Тучи ворчали и кашляли, но из них не пролилось ни капли. Они висели низко и морщились, как брови Сталина, ловя в свои сети тепло и влагу, отчего в воздухе запахло какой-то плесенью. Утром Иван начал ужасно потеть. Соленый пот со лба. попадал в глаза и разъедал их, словно на их месте зияли открытые раны, хотя так оно и было, поскольку пыль, мошкара и песок раздражали глаза почти так же, как зрелище упавших товарищей по несчастью, которых четники били по голове прикладами и чьи мозги растекались, словно борщ.
К полудню следующего дня губы Ивана потрескались и опухли. Даже сербские деревушки, мимо которых они проходили, казались безлюдными, поскольку все оставшиеся в живых жители попрятались, словно вид ужасной процессии – слишком тяжелая ноша, чтобы нести ее за собой в мирное время.
Как-то ночью, когда четники напились сливовицей, нескольким военнопленным удалось отбиться от колонны – скопированной с похожих колонн времен Второй мировой, правда, тогда применялась еще большая жестокость, – хотя многие были убиты, как только спрыгнули в придорожную канаву. Иван даже не пытался. Он с трудом тащился и запинался о камни и знал, что точно упал бы, если бы Йово не дал ему фляжку, но Йово ушел. Ивану хотелось бы посидеть с ним где-нибудь, вспомнить молодость. Внутренняя часть бедер кровоточила от постоянного движения и пота, хотя, возможно, пот тут и ни при чем, его больше не было, поскольку Иван был слишком обезвожен. Он с трудом мог глотать то, что скапливалось в горле, нет, не слюну – это был песок. Когда он попытался сплюнуть, ничего не получилось и ужасно зачесалось горло.
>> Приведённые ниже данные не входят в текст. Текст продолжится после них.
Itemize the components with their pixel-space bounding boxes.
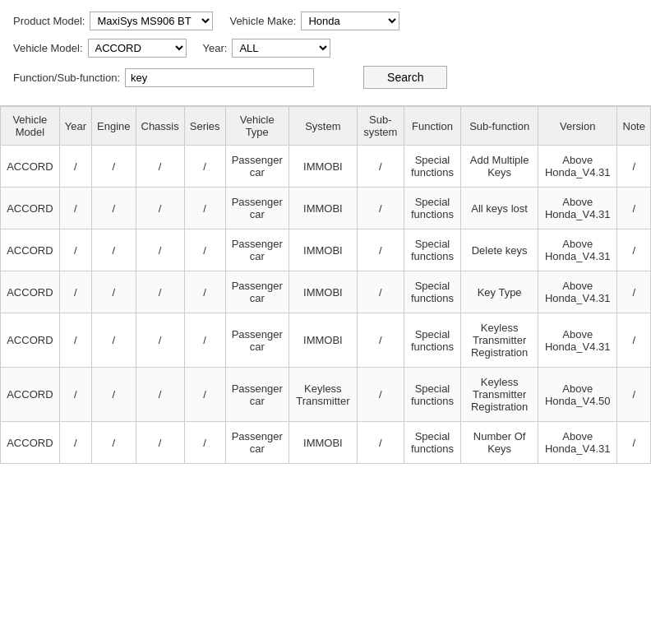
table-cell: Special functions — [404, 313, 461, 368]
table-row: ACCORD////Passenger carIMMOBI/Special fu… — [1, 188, 651, 229]
table-header-row: Vehicle Model Year Engine Chassis Series… — [1, 107, 651, 146]
function-label: Function/Sub-function: — [13, 72, 120, 84]
table-cell: Number Of Keys — [461, 422, 538, 464]
col-vehicle-type: Vehicle Type — [225, 107, 289, 146]
table-cell: Special functions — [404, 271, 461, 313]
table-cell: / — [136, 188, 184, 229]
year-select[interactable]: ALL — [232, 39, 330, 58]
table-cell: Above Honda_V4.31 — [538, 271, 617, 313]
top-section: Product Model: MaxiSys MS906 BT Vehicle … — [0, 0, 651, 106]
table-cell: / — [59, 313, 91, 368]
form-row-1: Product Model: MaxiSys MS906 BT Vehicle … — [13, 12, 638, 30]
table-cell: / — [617, 271, 651, 313]
search-button[interactable]: Search — [363, 66, 447, 89]
col-chassis: Chassis — [136, 107, 184, 146]
table-container: Vehicle Model Year Engine Chassis Series… — [0, 106, 651, 464]
table-cell: Special functions — [404, 422, 461, 464]
table-cell: Above Honda_V4.31 — [538, 422, 617, 464]
table-cell: / — [59, 229, 91, 271]
table-cell: ACCORD — [1, 188, 60, 229]
table-cell: / — [184, 188, 225, 229]
vehicle-model-group: Vehicle Model: ACCORD — [13, 39, 187, 58]
product-model-group: Product Model: MaxiSys MS906 BT — [13, 12, 213, 30]
col-series: Series — [184, 107, 225, 146]
table-row: ACCORD////Passenger carIMMOBI/Special fu… — [1, 271, 651, 313]
table-cell: / — [617, 146, 651, 188]
table-cell: / — [184, 271, 225, 313]
table-cell: / — [92, 271, 136, 313]
table-cell: IMMOBI — [289, 313, 357, 368]
year-label: Year: — [203, 42, 228, 54]
table-cell: / — [136, 229, 184, 271]
table-cell: / — [136, 422, 184, 464]
table-cell: / — [357, 422, 404, 464]
table-cell: Add Multiple Keys — [461, 146, 538, 188]
table-cell: / — [357, 313, 404, 368]
table-row: ACCORD////Passenger carIMMOBI/Special fu… — [1, 229, 651, 271]
table-cell: / — [357, 271, 404, 313]
table-cell: Special functions — [404, 368, 461, 422]
table-cell: / — [357, 229, 404, 271]
vehicle-model-label: Vehicle Model: — [13, 42, 83, 54]
table-cell: / — [184, 368, 225, 422]
function-input[interactable] — [125, 68, 314, 87]
table-cell: Special functions — [404, 146, 461, 188]
table-cell: Passenger car — [225, 271, 289, 313]
product-model-select[interactable]: MaxiSys MS906 BT — [90, 12, 213, 30]
table-cell: / — [617, 229, 651, 271]
table-cell: Passenger car — [225, 313, 289, 368]
col-function: Function — [404, 107, 461, 146]
year-group: Year: ALL — [203, 39, 331, 58]
table-cell: ACCORD — [1, 146, 60, 188]
table-cell: / — [184, 313, 225, 368]
table-cell: / — [184, 422, 225, 464]
table-cell: Above Honda_V4.31 — [538, 313, 617, 368]
table-cell: / — [617, 313, 651, 368]
product-model-label: Product Model: — [13, 15, 85, 27]
table-cell: / — [184, 146, 225, 188]
table-cell: Above Honda_V4.31 — [538, 229, 617, 271]
table-cell: / — [357, 368, 404, 422]
table-cell: Special functions — [404, 188, 461, 229]
table-cell: IMMOBI — [289, 188, 357, 229]
table-cell: IMMOBI — [289, 422, 357, 464]
form-row-3: Function/Sub-function: Search — [13, 66, 638, 89]
table-cell: ACCORD — [1, 229, 60, 271]
table-cell: / — [59, 146, 91, 188]
col-note: Note — [617, 107, 651, 146]
table-row: ACCORD////Passenger carIMMOBI/Special fu… — [1, 313, 651, 368]
table-cell: / — [92, 188, 136, 229]
table-cell: Above Honda_V4.50 — [538, 368, 617, 422]
table-cell: / — [184, 229, 225, 271]
table-cell: Passenger car — [225, 188, 289, 229]
vehicle-model-select[interactable]: ACCORD — [88, 39, 187, 58]
col-system: System — [289, 107, 357, 146]
table-cell: ACCORD — [1, 422, 60, 464]
table-cell: / — [357, 146, 404, 188]
table-cell: / — [617, 368, 651, 422]
table-cell: / — [59, 271, 91, 313]
col-engine: Engine — [92, 107, 136, 146]
table-cell: / — [136, 313, 184, 368]
vehicle-make-label: Vehicle Make: — [229, 15, 296, 27]
table-cell: / — [617, 188, 651, 229]
table-cell: Keyless Transmitter Registration — [461, 368, 538, 422]
table-cell: / — [92, 313, 136, 368]
table-cell: / — [92, 422, 136, 464]
col-subsystem: Sub-system — [357, 107, 404, 146]
vehicle-make-group: Vehicle Make: Honda — [229, 12, 399, 30]
table-cell: Key Type — [461, 271, 538, 313]
table-cell: All keys lost — [461, 188, 538, 229]
table-cell: Passenger car — [225, 368, 289, 422]
table-cell: IMMOBI — [289, 271, 357, 313]
table-cell: ACCORD — [1, 368, 60, 422]
table-cell: Passenger car — [225, 146, 289, 188]
col-version: Version — [538, 107, 617, 146]
table-cell: Passenger car — [225, 422, 289, 464]
table-row: ACCORD////Passenger carIMMOBI/Special fu… — [1, 422, 651, 464]
results-table: Vehicle Model Year Engine Chassis Series… — [0, 106, 651, 464]
vehicle-make-select[interactable]: Honda — [301, 12, 399, 30]
table-cell: / — [136, 368, 184, 422]
table-row: ACCORD////Passenger carKeyless Transmitt… — [1, 368, 651, 422]
form-row-2: Vehicle Model: ACCORD Year: ALL — [13, 39, 638, 58]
Ночью Иван попытался отлить, потихоньку вынув член из штанов. Но не смог выдавить ни капли, только обжигающая боль горячим потоком побежала из почек сначала по члену, а потом по пальцам. Он запихнул его обратно в штаны и вспомнил себя в шестилетнем возрасте, когда обожал писать на виду у всех, даже на церковном кладбище, пока мать не научила его скромности. Только он с гордостью вытащил свою пиписку, как она сказала: «Немедленно убери! А не то кошка схватит и съест вместо рыбки!» При этом воспоминании Иван улыбнулся, и от этой улыбки трещины на губах разошлись, и кровь закапала на небритый подбородок.